Not that there is anything wrong with this approach (I rewrote glib'c memory allocator, which is atrociously broken for modern systems), but you better have a very good explanation for why you did this.

P.S. I won't touch on the fact that a good scheduler will necessarily need to run in kernel-mode, not user-mode. But that's a subject for another discussion.

2 comments

This has nothing to do with the kernel scheduler. lthread is a coroutine library, you can think of it as a micro task scheduler inside the process (userland). It's ideal for socket programming because it avoids using callbacks and minimizes complexity.
It has everything to do with the kernel. You've taken a piece of code that belongs in kernel-space and put it into a user-space process.

There might be valid reasons to do so, but since I haven't seen any good explanation I'd just assume this project was coded for lulz or out of technical ignorance.

P.S. "avoids callbacks" and "minimizes complexity" is a red herring; all threaded code has these properties, regardless of how the threading engine is implemented behind the scenes.

It has _little_ to do with the kernel.
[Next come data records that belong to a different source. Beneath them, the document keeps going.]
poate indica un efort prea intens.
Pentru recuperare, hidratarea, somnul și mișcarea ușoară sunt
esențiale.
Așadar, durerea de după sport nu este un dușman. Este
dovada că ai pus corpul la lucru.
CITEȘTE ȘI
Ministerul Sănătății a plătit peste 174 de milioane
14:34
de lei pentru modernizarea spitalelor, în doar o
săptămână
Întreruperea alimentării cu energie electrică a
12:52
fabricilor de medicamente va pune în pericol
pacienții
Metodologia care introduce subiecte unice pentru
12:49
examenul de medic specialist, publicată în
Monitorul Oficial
There, are we friends yet?

Here's a valid explanation, which wasn't explicitly given, although it was hinted at: kernel threads take resources that become significant when you want a very large number of threads (say, one million). The per thread overhead, including user stack, kernel stack and control structures are at a minimum of ~8K. That's 8GB for a million threads before you actually get to do anything useful.

However, lthreads can realistically take as little as 100 bytes per thread, which puts us at a 100MB footprint for the same case. That's a huge difference.

There are tradeoffs, but that's a potentially useful use case which kernel threads do not support (and which, in general, requires async programming, which lthread implements while emulating a thread API).

That's a valid comment. The tone is all wrong, but I guess it's intentional judging by the nick.
Heaven knows that having to act all politically-correct and tender-footed in the face of technical incompetence on the Internet, of all places, would drive me insance.

I get enough of that icky stuff at work.